Floats certainly are not accurate to 150 significant digits, so I 'm not sure what conclusion can be drawn from the "visual" comparison (if any).
On the other hand, the values are obviously not bit-identical (and how could they be, since one of them is calculated on the spot with addition?). So it's not really clear why the behavior you see is unexpected.
Don't ever compare floats like that, just do the standard comparison of difference vs epsilon.
Read about floating point representation (particularly http://en.wikipedia.org/wiki/IEEE_754-2008). Try printing the actual contents of the bytes containing the doubles as hexadecimal and they won't match bit for bit.
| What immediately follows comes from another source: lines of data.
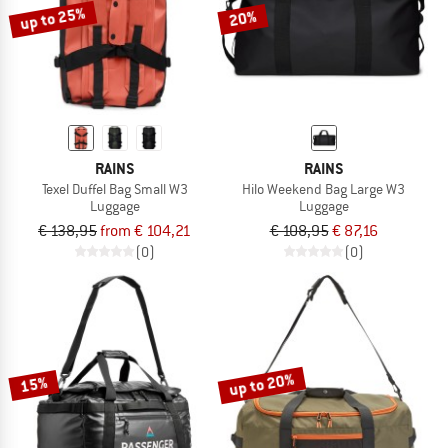
up to 25%
20%
RAINS
RAINS
Texel Duffel Bag Small W3
Hilo Weekend Bag Large W3
Luggage
Luggage
€ 138,95
from € 104,21
€ 108,95
€ 87,16
(0)
(0)
up to 20%
15%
The proper comparison for floats is in Knuth (Seminumerical algorithms). Simply (replace bool with int and float with double, true with 1):
bool almostEqual(float x, float y, float epsilon)
{
if (x == 0.0 && y == 0.0) {
return true;
}
if (fabs(x) > fabs(y)) {
return fabs((x - y) / x) < epsilon;
} else {
return fabs((x - y) / y) < epsilon;
}
}
You should always use an EPSILON value for comparison of floats and doubles to check for equality. Even though it looks the same the internal representation is not guaranteed to match because of the way these types of numbers are represented in binary.
You can do something like
#define EPSILON 0.00001
...
if (fabs(a - b) <= EPSILON) return 1; // they are equal
return 0;
Jesus is right about how to solve this.
As for why... in one case you read in a constant value, in the other case you perform an addition operation. Even if the printed output is exactly the same, the binary representation can be slightly different.
Try inspecting the memory backing the two double's and see if any bits are different (there will be differences).
For a comprehensive treatment, I recommend
http://docs.oracle.com/cd/E19957-01/806-3568/ncg_goldberg.html
In general you shouldn't use == to compare floats or doubles. You should instead check that the difference is smaller than some small number.
double second_number = last_stage_four_print_time + FIVE_MINUTES_IN_DAYS;
if (fabs(current_line->time - second_number) < 0.001 || current_line->time > second_number){
// your comparison code
}
First, doubles have just 15-16 decimal places (log_2 of 52 bit matissa).
Second, if you want to compare, use the already mentioned epsilon.
Thirdly, for debugging, print the hex value.